I'm running the Nostrum application on multiple nodes as described above, but have forked the library and updated the ConsumerGroup to use :pg.get_local_members instead of :pg.get_members. Even though running the connection on multiple hosts is not the right approach in general, I do feel like get_local_members is more correct here - based on the current multi-node support, I'm not sure what the justification would be for dispatching to consumers on other nodes.

OTHER POSSIBLE SOLUTIONS:

Any thoughts on the preferred approach, especially taking into consideration possible future distributed multi-node consumer support?

Th3-M4jor commented 1 month ago

For the 1.0.0 release, which should be the next non-patch release, we do have plans to make it so that users have to start Nostrum as part of their Supervision tree instead of leveraging the Application path.

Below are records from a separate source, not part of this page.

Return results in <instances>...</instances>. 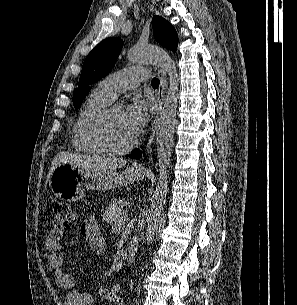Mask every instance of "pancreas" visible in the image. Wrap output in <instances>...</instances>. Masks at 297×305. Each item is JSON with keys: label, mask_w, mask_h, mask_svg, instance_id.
<instances>
[{"label": "pancreas", "mask_w": 297, "mask_h": 305, "mask_svg": "<svg viewBox=\"0 0 297 305\" xmlns=\"http://www.w3.org/2000/svg\"><path fill=\"white\" fill-rule=\"evenodd\" d=\"M125 215L123 210L122 201L114 199L109 207L105 210L103 218L108 223H115L118 220H121Z\"/></svg>", "instance_id": "cf45deb5"}]
</instances>
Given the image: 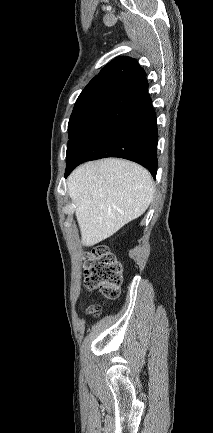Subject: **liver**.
<instances>
[{
  "mask_svg": "<svg viewBox=\"0 0 213 433\" xmlns=\"http://www.w3.org/2000/svg\"><path fill=\"white\" fill-rule=\"evenodd\" d=\"M67 186L86 246L105 240L141 216L155 192L147 169L115 158L80 165L68 177Z\"/></svg>",
  "mask_w": 213,
  "mask_h": 433,
  "instance_id": "1",
  "label": "liver"
}]
</instances>
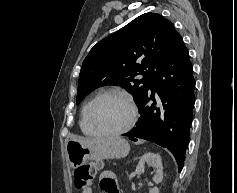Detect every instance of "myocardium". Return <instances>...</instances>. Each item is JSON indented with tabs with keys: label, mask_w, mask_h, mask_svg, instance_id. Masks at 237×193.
Instances as JSON below:
<instances>
[{
	"label": "myocardium",
	"mask_w": 237,
	"mask_h": 193,
	"mask_svg": "<svg viewBox=\"0 0 237 193\" xmlns=\"http://www.w3.org/2000/svg\"><path fill=\"white\" fill-rule=\"evenodd\" d=\"M105 97H115L120 100H122L129 108L130 110V119L127 123V125L119 130L115 131H105L101 130L100 128L97 127V125L94 122L93 119V111L98 103L102 98ZM138 117V109L133 100L128 97L127 95L117 92V91H104L102 93H99L94 99L89 104L88 111H87V119L88 123L91 126V128L100 136H105V137H115V136H120L123 135L127 132H129L135 125L136 120Z\"/></svg>",
	"instance_id": "myocardium-1"
}]
</instances>
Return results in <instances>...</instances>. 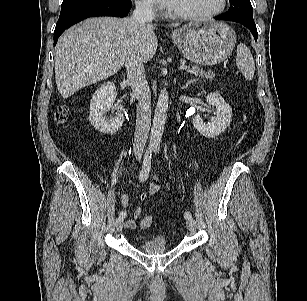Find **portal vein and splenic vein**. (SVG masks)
Here are the masks:
<instances>
[{
  "label": "portal vein and splenic vein",
  "mask_w": 307,
  "mask_h": 301,
  "mask_svg": "<svg viewBox=\"0 0 307 301\" xmlns=\"http://www.w3.org/2000/svg\"><path fill=\"white\" fill-rule=\"evenodd\" d=\"M186 69H187V65L182 64V65L180 66V70H186Z\"/></svg>",
  "instance_id": "1"
}]
</instances>
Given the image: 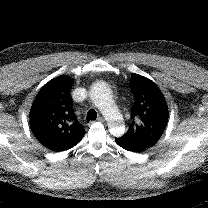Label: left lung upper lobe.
Masks as SVG:
<instances>
[{"label": "left lung upper lobe", "instance_id": "1", "mask_svg": "<svg viewBox=\"0 0 208 208\" xmlns=\"http://www.w3.org/2000/svg\"><path fill=\"white\" fill-rule=\"evenodd\" d=\"M130 84L135 102L131 124L121 138L148 149L157 143L167 126L168 106L160 89L150 79L133 74Z\"/></svg>", "mask_w": 208, "mask_h": 208}]
</instances>
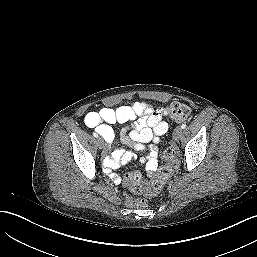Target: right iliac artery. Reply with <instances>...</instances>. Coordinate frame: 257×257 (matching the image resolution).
<instances>
[{"instance_id": "obj_1", "label": "right iliac artery", "mask_w": 257, "mask_h": 257, "mask_svg": "<svg viewBox=\"0 0 257 257\" xmlns=\"http://www.w3.org/2000/svg\"><path fill=\"white\" fill-rule=\"evenodd\" d=\"M93 136L97 138V137H98V134L94 132V133H93Z\"/></svg>"}]
</instances>
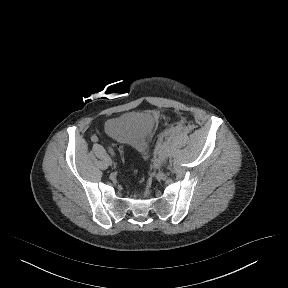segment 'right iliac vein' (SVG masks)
<instances>
[{
    "label": "right iliac vein",
    "mask_w": 288,
    "mask_h": 288,
    "mask_svg": "<svg viewBox=\"0 0 288 288\" xmlns=\"http://www.w3.org/2000/svg\"><path fill=\"white\" fill-rule=\"evenodd\" d=\"M108 162H109L110 165H112V159H111V157H108Z\"/></svg>",
    "instance_id": "1"
}]
</instances>
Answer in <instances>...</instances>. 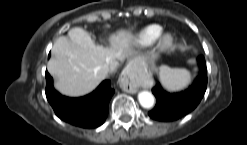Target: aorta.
<instances>
[{"label": "aorta", "instance_id": "obj_1", "mask_svg": "<svg viewBox=\"0 0 247 145\" xmlns=\"http://www.w3.org/2000/svg\"><path fill=\"white\" fill-rule=\"evenodd\" d=\"M138 100L140 105L146 109L153 107L155 103V98L153 94L148 91H141L138 94Z\"/></svg>", "mask_w": 247, "mask_h": 145}]
</instances>
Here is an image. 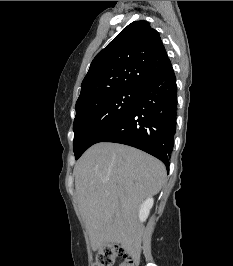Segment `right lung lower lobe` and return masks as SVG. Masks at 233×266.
<instances>
[{
    "label": "right lung lower lobe",
    "mask_w": 233,
    "mask_h": 266,
    "mask_svg": "<svg viewBox=\"0 0 233 266\" xmlns=\"http://www.w3.org/2000/svg\"><path fill=\"white\" fill-rule=\"evenodd\" d=\"M172 66L144 86L131 108L98 139L141 149L160 159L169 172L177 106Z\"/></svg>",
    "instance_id": "obj_1"
}]
</instances>
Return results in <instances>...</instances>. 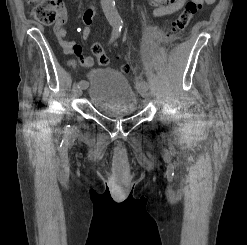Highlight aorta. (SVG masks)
Here are the masks:
<instances>
[{
    "label": "aorta",
    "instance_id": "aorta-1",
    "mask_svg": "<svg viewBox=\"0 0 247 245\" xmlns=\"http://www.w3.org/2000/svg\"><path fill=\"white\" fill-rule=\"evenodd\" d=\"M103 6L105 15L110 24L121 25L123 23L122 18L116 9L115 0H103Z\"/></svg>",
    "mask_w": 247,
    "mask_h": 245
}]
</instances>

As part of that we could make it possible to configure how the ratelimiter module is named.

Also have you tried what's suggested in our multi-node guide?

jchristgit commented 1 month ago

Thanks for the extensive bug report.

About the consumer group:

For proper multi-node support here, I believe we would need to distribute the consumers such that you have only a single "primary" consumer for any relevant shard running - so pg:get_members would still work including awaiting events, just it wouldn't route the events to duplicate "normal" consumers. I think that given the complexity of this topic with all the different distribution strategies it might be best to allow users to just hook out of automatic management of consumers and allow them to start their own, documenting it appropriately to showcase how to do this over multiple nodes.

About the ratelimiter:

I thought about this a while ago, and I believe the best way to solve it would be to run a ratelimiter on each node, and then determine the correct ratelimiter to use via erlang:phash2 of the ratelimit bucket.

Currently we have the get_endpoint/2 method in the ratelimiter which is already used to figure out the correct ratelimiter bucket to run. Instead of obtaining that (only) in the ratelimiter itself, the top-level request function should obtain the bucket for a request on its own, figure out which ratelimiters are there in the cluster, and then route it there accordingly.

The alternative, of course, would be to allow the user to submit their own way to handle this. I think that for the standard usecase that you describe this should be sufficient though.

I will try to make a patch for the ratelimiter phash approach described above together with documentation amendments this weekend, I will get in touch with the other maintainers regarding the best approach for the consumers.